So you know how you invite someone for dinner and you want everything to be perfect, even though your dinner guest is just a long-time friend or perhaps your mother, who you know would never think of judging you?
After a busy workweek, I'd spent the always-too-short weekend cleaning. On Sunday, I whipped up a batch of meals for the week and to save in the freezer. I so deserved the Suzi Homemaker Award, and I figured I'd win it that night through my Grand Finale of inviting a dinner guest.
It started off well. The Homemaker Trophy was practically in my hands.
Dinner Guest: "Wow, you've been busy! I thought you were just making shish kabobs. Gosh, it looks like every seasoning you own is on the counter!"
Me: "Oh, those. You're right. Those are all the spices I own. The Lazy Susan door is broken, so I've been keeping everything inside it out here on the counter until it's fixed. It's actually kind of convenient, having all of them right here. You never know when you'll need a teaspoon of mustard seed or maybe some saffron, right? Can I get you something to drink?"
Guest (following me to the refrigerator): "Sure. Uh-oh." She points to the hardwood floor in front of the fridge, where a puddle of water has pooled. "Looks like you have a problem with your refrigerator."
Me: "Yeah, I really need to get that fixed." I mop up the floor with a wad of paper towels. I grab our drinks, and we head to the back deck. "Beautiful night, huh? Glad you kept your shoes on when you came in the house though. I tried to powerwash the deck last year and it ended up in splinters instead. They really should warn you about getting that nozzle too close to the wood. I'll bet lots of people have that problem. I need to get it sanded and water-protected again. It's on my list to do. Maybe next year."
Guest (staring at the ripped-up wood deck and then turning toward the yard): "No problem. Boy, that rose bush is really beautiful."
Me: "Thanks! I probably do need to get the lawn mowed though. Pretty soon, I guess."
Guest: "Yeah, I did notice it's a bit, uh, long."
Me: "Well, my mower's still broken. My neighbor thinks the grass is too tall to cut even with her rider mower. I'll probably have to hire a service with some type of tractor. They don't ask you to pick up the dog poop first, do they? Because I tried today, but with the grass this tall I couldn't really find it. Shoot--I better make sure I tell them to use the fence gate on the left. The one on the right broke last year. Or was that two years ago?"
Guest: "Two years ago? Doesn't that drive you crazy?"
Me: "Nah. The other gate still works. As long as you push the bottom pole up with your foot and twist the handle really, really hard."
Me: "Guess I should start the grill." I turn on the gas and the burners, roll up a piece of newspaper and light the end.
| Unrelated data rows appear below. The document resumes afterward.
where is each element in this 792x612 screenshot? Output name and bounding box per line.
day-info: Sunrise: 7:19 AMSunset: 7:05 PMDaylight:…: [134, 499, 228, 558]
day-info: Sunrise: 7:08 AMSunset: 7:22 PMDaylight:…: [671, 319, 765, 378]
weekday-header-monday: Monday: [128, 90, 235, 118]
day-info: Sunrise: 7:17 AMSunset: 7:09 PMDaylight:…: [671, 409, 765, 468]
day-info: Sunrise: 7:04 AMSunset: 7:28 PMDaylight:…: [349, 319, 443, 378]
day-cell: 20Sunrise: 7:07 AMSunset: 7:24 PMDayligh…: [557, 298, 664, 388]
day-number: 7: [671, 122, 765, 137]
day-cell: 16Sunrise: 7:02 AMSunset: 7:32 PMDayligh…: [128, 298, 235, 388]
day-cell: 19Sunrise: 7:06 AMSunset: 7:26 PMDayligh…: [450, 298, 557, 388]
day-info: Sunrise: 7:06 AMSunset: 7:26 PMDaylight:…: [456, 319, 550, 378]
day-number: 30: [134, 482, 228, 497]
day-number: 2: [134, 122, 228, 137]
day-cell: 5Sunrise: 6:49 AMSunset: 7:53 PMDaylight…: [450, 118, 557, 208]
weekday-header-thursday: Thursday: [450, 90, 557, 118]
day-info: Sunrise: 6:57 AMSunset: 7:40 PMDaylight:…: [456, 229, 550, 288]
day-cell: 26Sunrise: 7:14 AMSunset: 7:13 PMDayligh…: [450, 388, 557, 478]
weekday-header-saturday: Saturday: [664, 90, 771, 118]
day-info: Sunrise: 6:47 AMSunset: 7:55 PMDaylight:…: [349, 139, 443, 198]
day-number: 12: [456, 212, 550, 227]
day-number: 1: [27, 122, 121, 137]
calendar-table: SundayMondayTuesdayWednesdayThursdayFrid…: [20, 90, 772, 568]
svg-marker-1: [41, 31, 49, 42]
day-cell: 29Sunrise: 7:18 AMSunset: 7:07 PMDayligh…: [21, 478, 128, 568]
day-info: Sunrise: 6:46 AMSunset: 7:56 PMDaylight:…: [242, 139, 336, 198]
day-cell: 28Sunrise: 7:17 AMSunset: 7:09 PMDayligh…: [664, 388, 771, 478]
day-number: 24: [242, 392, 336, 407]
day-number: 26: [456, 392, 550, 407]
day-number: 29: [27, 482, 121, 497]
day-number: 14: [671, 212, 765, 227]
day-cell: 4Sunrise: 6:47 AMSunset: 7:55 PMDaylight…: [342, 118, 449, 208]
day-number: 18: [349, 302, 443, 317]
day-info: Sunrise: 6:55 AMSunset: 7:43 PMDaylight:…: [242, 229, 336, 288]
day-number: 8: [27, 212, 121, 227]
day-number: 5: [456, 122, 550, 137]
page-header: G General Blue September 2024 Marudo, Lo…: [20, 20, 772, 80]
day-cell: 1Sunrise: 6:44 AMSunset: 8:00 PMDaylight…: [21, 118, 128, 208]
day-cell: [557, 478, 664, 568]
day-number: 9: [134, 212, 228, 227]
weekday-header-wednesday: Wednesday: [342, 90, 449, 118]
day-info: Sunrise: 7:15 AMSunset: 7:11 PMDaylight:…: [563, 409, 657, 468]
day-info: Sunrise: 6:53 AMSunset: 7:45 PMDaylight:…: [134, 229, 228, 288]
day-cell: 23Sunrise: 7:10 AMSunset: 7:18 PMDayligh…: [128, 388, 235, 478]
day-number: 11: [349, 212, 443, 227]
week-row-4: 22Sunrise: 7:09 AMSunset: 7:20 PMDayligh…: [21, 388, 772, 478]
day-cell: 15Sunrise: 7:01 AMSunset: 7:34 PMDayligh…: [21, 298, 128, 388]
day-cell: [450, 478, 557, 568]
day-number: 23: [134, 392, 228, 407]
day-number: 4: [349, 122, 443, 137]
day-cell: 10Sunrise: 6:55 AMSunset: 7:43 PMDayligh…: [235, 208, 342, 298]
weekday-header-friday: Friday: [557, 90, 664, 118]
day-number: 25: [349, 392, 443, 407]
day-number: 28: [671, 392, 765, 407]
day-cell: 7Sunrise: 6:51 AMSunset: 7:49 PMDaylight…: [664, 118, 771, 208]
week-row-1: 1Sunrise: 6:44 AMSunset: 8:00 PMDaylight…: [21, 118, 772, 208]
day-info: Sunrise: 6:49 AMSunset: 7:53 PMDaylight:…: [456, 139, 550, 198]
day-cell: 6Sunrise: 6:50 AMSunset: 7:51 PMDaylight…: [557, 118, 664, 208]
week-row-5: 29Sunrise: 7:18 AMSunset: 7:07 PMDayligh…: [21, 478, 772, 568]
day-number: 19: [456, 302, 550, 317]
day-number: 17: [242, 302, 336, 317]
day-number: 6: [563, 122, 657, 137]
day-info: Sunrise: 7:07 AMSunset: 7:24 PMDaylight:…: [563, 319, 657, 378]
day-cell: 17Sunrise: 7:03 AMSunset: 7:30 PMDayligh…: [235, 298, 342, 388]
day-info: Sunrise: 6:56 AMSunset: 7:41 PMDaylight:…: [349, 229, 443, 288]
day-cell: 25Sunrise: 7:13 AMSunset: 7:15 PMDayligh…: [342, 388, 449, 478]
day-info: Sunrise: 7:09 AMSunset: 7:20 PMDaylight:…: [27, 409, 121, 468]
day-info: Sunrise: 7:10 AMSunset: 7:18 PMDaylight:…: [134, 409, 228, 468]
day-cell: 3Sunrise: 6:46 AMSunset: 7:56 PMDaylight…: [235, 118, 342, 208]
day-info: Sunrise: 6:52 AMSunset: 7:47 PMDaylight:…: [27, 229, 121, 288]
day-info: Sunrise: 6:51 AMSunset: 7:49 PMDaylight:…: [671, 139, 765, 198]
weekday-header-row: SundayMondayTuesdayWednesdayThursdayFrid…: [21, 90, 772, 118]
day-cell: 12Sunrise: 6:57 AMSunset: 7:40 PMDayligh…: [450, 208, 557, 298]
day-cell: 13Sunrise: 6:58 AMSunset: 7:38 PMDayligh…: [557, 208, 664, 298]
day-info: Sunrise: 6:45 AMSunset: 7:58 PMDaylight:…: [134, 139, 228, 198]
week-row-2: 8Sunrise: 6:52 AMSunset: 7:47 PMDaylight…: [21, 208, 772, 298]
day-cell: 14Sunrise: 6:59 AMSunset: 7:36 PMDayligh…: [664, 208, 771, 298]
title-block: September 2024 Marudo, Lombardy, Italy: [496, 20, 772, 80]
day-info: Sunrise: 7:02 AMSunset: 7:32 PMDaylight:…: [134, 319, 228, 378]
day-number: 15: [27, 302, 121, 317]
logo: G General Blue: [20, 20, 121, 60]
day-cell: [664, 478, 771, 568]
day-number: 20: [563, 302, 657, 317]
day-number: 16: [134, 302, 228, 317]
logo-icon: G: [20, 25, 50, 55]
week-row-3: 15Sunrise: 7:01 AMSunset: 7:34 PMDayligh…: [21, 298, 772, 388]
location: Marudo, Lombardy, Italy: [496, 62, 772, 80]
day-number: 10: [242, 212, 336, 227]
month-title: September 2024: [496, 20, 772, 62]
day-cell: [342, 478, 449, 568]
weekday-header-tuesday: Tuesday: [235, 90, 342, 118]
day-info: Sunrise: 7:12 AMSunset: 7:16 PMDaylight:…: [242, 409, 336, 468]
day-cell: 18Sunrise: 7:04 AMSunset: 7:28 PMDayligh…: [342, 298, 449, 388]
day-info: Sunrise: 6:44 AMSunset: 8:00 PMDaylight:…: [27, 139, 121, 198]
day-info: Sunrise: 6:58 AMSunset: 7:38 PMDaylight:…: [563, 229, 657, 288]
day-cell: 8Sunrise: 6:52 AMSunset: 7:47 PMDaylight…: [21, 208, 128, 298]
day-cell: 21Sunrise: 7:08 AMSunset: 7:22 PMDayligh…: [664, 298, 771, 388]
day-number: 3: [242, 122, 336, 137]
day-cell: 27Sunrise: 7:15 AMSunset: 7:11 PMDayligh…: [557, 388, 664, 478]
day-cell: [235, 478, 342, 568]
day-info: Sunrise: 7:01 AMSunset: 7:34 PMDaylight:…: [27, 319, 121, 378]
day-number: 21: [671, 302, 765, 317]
The paper flares and then dies out.
Guest: "Is your grill igniter not working?"
Me: "No, it broke right after I bought the grill. And I never could find the warranty. It's really no big deal to light it manually."
Guest: "Wouldn't it be easier to use one of those long fireplace and grill lighters?"
Me: "Yeah, I had one but it stopped working last week." I relight the newspaper and point the flaming coil into the grill. With a boom, the grill burners flare. I blow hard on the burning paper, but instead of extinguishing the flames, it appears to feed them. I run in the house and throw the paper into the sink, just as the edges of my fingernails turn black.
We move on to dinner, which is fabulous. *Of course.* My dinner guest utters words of admiration and appreciation and then offers to help clean up.
Guest: "Can I put these dirty dishes in the dishwasher?"
Me: "Sure--but just the plates and silverware, into the bottom rack. I'll have to get the glasses because the top rack has been way off-kilter. It takes a special touch to pull it out and move it back. It's on my list to get fixed."
Guest (hesitating): "Oh. OK. Why don't I just take care of these cans and bottles then? Can I take them out to your recycling bin in the garage?"
Me: "That would be great, thanks. It's probably pretty full though; I forgot to put it out at the curb last week."
Guest: (nearly inaudible sigh.)
Me (calling after her): "Probably because I haven't been using that door to the garage. Oh, don't let that door close behind you. I'm having a bit of a problem with the handle. The door can only be opened from the inside. I've locked myself out twice already." I laugh. "Funny story, about that. Last month..."
Guest: (Interrupts me by knocking at the closed door.)
The funny thing is, after I played around with the door handle and let her back in the house, my dinner guest seemed to leave in a hurry. She didn't appear to be in the mood to hear any funny stories at all.
That's fine though. I'll just add telling that story to my list of things-to-do.
I have a few of those.
Any annoying little household problems you've been putting off? Any chance you know the difference between a screwdriver and a butter knife? If so, can I borrow you for a few weeks?